The worst kind of food trend, though, is the ASMR recipe videos where the cook will drag their chef’s knife across a slice of toasted bread for an audible five-second scrape before cutting the sandwich in half and squeezing it with both hands so all the meat juices ooze out. Again, there are apparently millions of people who find this appetizing. These overcaffinated mutants will take a bite and the deafeningly loud crunch of their toasted baguette or sourdough feels like I’m getting molested. These videos are too dumb to live, but not dumb enough to halt their mass production. There are also those harrowing cooking video montages of ingredients slapping on the countertop one-by-one, and after they taste their sandwich, they flash this obnoxiously exaggerated face as they moan “SOOO GOOD!!” while slamming both hands on the table, closed eyes, nodding and while smiling and crunching because “the food is sooo good!” I have also had the misfortune of discovering demented concoctions like unholy tacos made by boiling beef, eggs and cheese in a bag of Doritos or boiled up chips made into mashed potatoes or dry packet ramen oven-baked in tomato sauce and cheese which people now consider “pizza.”

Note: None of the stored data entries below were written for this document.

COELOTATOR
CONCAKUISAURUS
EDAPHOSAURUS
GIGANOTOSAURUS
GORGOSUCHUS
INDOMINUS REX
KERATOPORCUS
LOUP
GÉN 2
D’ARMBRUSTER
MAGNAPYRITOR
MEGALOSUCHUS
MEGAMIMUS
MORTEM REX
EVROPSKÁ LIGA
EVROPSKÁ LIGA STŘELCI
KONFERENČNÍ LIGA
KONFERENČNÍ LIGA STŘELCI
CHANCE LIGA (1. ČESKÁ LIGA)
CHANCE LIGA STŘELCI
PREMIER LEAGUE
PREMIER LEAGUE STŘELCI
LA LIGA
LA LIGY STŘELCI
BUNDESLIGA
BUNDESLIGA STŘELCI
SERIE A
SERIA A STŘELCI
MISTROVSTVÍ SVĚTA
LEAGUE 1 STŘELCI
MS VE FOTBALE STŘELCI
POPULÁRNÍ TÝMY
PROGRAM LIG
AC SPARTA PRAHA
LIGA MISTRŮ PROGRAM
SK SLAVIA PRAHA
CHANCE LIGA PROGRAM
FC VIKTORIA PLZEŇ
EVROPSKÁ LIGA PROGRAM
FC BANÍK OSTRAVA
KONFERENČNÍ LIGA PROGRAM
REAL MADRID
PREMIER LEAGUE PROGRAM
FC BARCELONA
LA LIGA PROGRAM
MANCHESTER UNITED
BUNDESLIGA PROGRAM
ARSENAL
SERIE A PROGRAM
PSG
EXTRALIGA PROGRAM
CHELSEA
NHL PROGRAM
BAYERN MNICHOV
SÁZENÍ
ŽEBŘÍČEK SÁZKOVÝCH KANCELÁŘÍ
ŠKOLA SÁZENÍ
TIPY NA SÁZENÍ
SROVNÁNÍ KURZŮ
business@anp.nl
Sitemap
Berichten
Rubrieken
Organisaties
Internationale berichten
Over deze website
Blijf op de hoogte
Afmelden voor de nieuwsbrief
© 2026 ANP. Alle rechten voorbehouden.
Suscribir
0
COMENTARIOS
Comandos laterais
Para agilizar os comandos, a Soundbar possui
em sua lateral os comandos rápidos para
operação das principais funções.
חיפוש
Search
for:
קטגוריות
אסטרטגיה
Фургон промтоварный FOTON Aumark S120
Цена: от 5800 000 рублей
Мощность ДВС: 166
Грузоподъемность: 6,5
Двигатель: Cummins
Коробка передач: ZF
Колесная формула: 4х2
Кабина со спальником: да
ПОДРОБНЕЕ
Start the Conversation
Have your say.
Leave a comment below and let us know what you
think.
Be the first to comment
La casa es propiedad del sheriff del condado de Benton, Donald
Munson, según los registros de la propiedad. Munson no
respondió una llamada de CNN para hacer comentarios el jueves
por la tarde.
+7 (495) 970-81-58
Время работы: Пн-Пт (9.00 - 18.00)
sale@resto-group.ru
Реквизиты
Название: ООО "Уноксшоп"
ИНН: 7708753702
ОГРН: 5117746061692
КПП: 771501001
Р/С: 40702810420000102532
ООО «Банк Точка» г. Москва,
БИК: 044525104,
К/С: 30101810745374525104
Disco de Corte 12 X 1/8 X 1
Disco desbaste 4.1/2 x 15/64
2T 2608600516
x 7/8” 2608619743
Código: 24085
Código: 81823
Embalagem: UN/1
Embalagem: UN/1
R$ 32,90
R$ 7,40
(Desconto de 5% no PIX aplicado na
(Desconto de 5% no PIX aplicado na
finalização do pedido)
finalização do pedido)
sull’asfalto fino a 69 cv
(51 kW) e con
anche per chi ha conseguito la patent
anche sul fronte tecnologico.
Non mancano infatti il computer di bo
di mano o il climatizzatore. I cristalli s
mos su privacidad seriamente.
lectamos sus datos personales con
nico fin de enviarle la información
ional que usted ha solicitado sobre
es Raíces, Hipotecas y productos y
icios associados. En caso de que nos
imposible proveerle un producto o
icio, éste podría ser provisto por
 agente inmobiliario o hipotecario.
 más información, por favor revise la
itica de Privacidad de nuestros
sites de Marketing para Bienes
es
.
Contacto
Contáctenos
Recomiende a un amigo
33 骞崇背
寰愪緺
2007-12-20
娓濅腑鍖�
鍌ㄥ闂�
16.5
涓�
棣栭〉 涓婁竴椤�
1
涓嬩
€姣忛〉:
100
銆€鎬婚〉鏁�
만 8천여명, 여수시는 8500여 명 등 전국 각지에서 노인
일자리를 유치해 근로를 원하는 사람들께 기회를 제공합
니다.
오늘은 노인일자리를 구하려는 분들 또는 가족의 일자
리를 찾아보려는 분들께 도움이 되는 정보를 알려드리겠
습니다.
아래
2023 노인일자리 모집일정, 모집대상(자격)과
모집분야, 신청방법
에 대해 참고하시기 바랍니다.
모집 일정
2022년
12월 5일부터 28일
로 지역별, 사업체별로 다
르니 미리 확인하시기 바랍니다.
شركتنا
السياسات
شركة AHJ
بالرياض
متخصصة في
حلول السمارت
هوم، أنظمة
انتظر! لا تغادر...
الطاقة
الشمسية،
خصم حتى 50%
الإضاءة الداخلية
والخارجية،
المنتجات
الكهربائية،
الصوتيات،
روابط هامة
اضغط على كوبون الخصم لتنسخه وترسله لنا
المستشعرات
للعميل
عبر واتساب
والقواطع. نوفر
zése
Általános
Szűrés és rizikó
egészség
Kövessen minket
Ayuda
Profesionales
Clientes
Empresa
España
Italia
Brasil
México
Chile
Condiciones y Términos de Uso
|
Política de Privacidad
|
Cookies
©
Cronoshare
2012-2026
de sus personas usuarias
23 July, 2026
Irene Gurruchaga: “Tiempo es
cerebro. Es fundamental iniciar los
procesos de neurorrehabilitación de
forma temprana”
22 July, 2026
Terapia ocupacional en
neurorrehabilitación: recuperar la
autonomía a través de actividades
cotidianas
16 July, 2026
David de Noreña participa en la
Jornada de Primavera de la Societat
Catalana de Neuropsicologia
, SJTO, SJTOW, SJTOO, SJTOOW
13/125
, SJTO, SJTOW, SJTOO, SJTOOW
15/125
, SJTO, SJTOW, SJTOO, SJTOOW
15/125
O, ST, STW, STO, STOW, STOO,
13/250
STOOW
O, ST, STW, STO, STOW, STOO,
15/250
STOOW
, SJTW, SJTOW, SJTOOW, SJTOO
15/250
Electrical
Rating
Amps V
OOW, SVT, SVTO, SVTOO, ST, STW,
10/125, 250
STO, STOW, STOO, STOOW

Being aware of all the dipshittery in an average TikTok food review can do nothing to protect you from low-effort content; only logging off can do that. But familiarizing yourself with all this degraded patois and deranged idiosyncracies can enhance your experience with aspiring foodie influencers all the same. I hope this run-down can add something to these wretched reviews and recipes. It highlights the heroic scale of their idiocy. It can add an affirming and contextualizing echo of parallel tryhard wrongheadedness to a TikTok that’s otherwise just a blaring cheese-gust. TikTok, until it goes away, is going to be what it is, and it is mostly bad. But if you have to see bad content, and you will, you might as well reverse-engineer it’s badness while you’re doing it.
I have never seen a tick tock.
WINNING.
Like you mentioned, so much of this barrel-scraping content has migrated over to IG (whether through Reels or people just straight up re-posting TT's) that it's basically driven me off the platform for good.